A vegan diet, very simply, is one that includes only plant-derived foods. Vegans don’t use or consume any animals or animal by-products including flesh (land or sea animals), milk, eggs, or honey.

Most vegans choose to follow the diet for health, environmental and/or ethical reasons. Many believe this lifestyle promotes a more humane and caring world and have a responsibility to try to do their best, without being judgmental of others.

Gluten Free Diet

This has a bit more ambiguity to it. The basic gluten free diet is defined as removing the protein gluten from your diet, which is found in grains such as wheat, barley, rye and triticale (a cross between wheat and rye).

As discussed in previous blog entries, it was a diet originally designed for those with celiac disease which causes inflammation in the small intestines.
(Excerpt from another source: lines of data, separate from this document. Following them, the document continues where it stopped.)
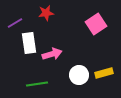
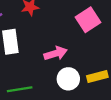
pink arrow: (52, 54) -> (56, 53), moved

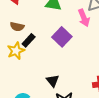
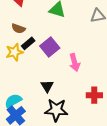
pink arrow: (84, 18) -> (75, 62), moved
purple square: (62, 37) -> (50, 47), moved

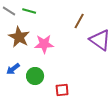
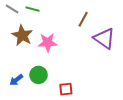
blue arrow: (13, 69) -> (16, 80), moved

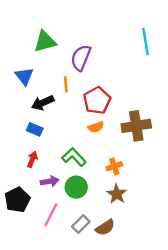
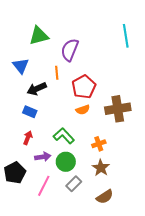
gray rectangle: (81, 224) -> (74, 184), moved
brown semicircle: (105, 228) -> (105, 197), moved

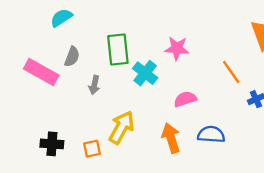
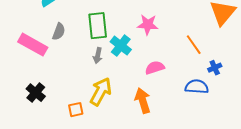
gray arrow: (94, 85) -> (98, 56), moved
blue semicircle: (211, 134) -> (197, 87), moved
black cross: (52, 144) -> (36, 93), moved, turned 36

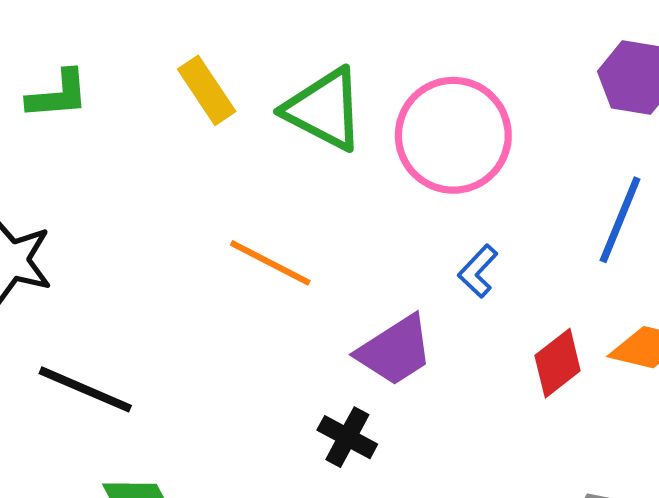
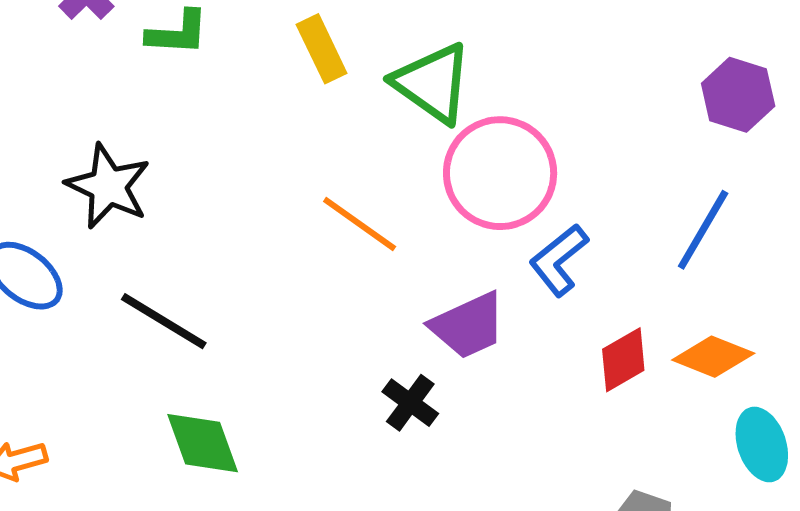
pink circle: (453, 135) -> (500, 173), moved
blue L-shape: (478, 271) -> (559, 260), size x1.4

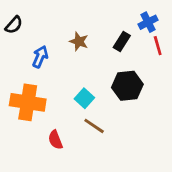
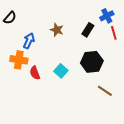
orange cross: (28, 102) -> (19, 60), moved, size x0.7
brown line: (94, 126) -> (105, 91), moved
red semicircle: (55, 140) -> (35, 73), moved

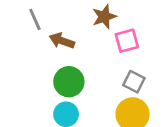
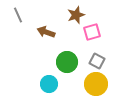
gray line: (35, 19) -> (18, 15), moved
green circle: (69, 82) -> (67, 62), moved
It suggests you consume naturally gluten-free foods including fruits, vegetables, meat & poultry, fish & seafood, dairy, beans, legumes and nuts.

However, many gluten-free foods in the marketplace actually contain processed ingredients that could be detrimental to your health. For example, rice, soy, corn, tapioca and potato are all allowed on this diet, all of which can be categorized as inflammatory and highly processed.

Overall, there are many overlapping similarities between all of these different programs. The important take-away is to find something that works best for you. There is no one size fits all when it comes to diet and your health.

Hopefully this  crash course helps answer some of your questionsAnd, if you haven’t seen it yet, take a look at our new  “What’s What?” card at the bakery, listing most of our offerings by “diet” to help make it easier for you to choose according to your needs.

Cheers to the diet that’s right for you!